NDIS participants and compensable patients may also access home-based therapies through their private health insurance provider or NDIS plans; however, the allocated budget and any additional therapist travel costs should be considered. Home-based rehabilitation through these sources is usually not frequent or intensive and may range from weekly to monthly sessions.


Currently, home-based rehabilitation services are limited within the public healthcare system.17 Traditionally, these multidisciplinary services have been available only to those with traumatic brain injuries, or spinal cord injuries. However, there has been a steady trend over the years towards public hospitals establishing more home-based services, such as the Hospital in the Home (HITH) service – which provides medical, nursing and some allied health intervention aimed at supporting earlier hospital discharge. Variations of HITH are available for patients recovering from temporary acute illnesses or chronic palliative illness. Programs are also available in different health districts for specific conditions of concern.

The Rehabilitation in the Home (RITH) program is another version of HITH, as a multidisciplinary home-based rehabilitation model that provides co-ordinated medical, nursing and more substantial allied health support to those with predominantly changed function as a result of illness or injury, who are ready to return home but would benefit from ongoing co-ordinated therapy.17 Patients may be referred to their local home-based services from the hospital, or in the community by primary care physicians and specialists. However, these services currently remain very limited in most health districts. Optimal setting for rehabilitation for patients with differing needs are outlined in a series of short case studies in Box 5.

The future of rehabilitative care

Most research on home-based rehabilitation has only focused on the delivery of single discipline therapy for musculoskeletal disability, such as temporary disability due to a joint replacement. Only two studies compared ambulatory rehabilitation with inpatient rehabilitation for joint replacement, and the measured outcomes and costs did not show one to be superior to another.18,19 Several studies comparing in-home multidisciplinary rehabilitation programs with inpatient rehabilitation for mild to moderate stroke showed comparable outcomes but with varying mortality. No detailed costs-effectiveness studies have been completed.20-24

Multidisciplinary home-based rehabilitation is of great interest to patients with financial concerns about the cost of receiving healthcare, but its detailed study is still lacking at present. Future research should focus on multisite studies comparing multidisciplinary home-based rehabilitation with inpatient rehabilitation for clinical outcomes, cost effectiveness and cost benefit.
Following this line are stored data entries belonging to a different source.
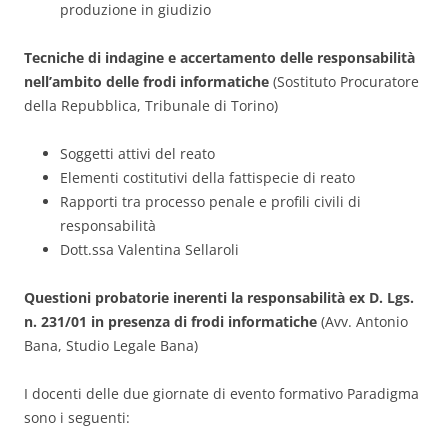
produzione in giudizio
Tecniche di indagine e accertamento delle responsabilità
nell’ambito delle frodi informatiche
(Sostituto Procuratore
della Repubblica, Tribunale di Torino)
Soggetti attivi del reato
Elementi costitutivi della fattispecie di reato
Rapporti tra processo penale e profili civili di
responsabilità
Dott.ssa Valentina Sellaroli
Questioni probatorie inerenti la responsabilità ex D. Lgs.
n. 231/01 in presenza di frodi informatiche
(Avv. Antonio
Bana, Studio Legale Bana)
I docenti delle due giornate di evento formativo Paradigma
sono i seguenti:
With the experiences of the COVID-19 pandemic, healthcare services have also continued to develop their capacity to deliver virtual and hybrid models of care. This has also been the case in rehabilitation. Further research and service design will continue to support development of virtual and hybrid ambulatory rehabilitation services.25


Rehabilitation should be considered as part of care for people experiencing acute, chronic or permanent disability as a result of illness or injury, to optimise health outcomes, independence and function, reduce burden of care and improve QOL. Ambulatory rehabilitation services are available in several forms, with varying structures, for the primary care physician to access or to refer patients for multidisciplinary rehabilitative care in the community.  MT

COMPETING INTERESTS: Dr Lam is Chair of the Private Practice Special Interest Group, Rehabilitation Medicine Society of Australia and  New Zealand (RMSANZ).  Professor Faux is a Board Member of the RMSANZ and on the data safety monitoring board for a home-based therapy trial.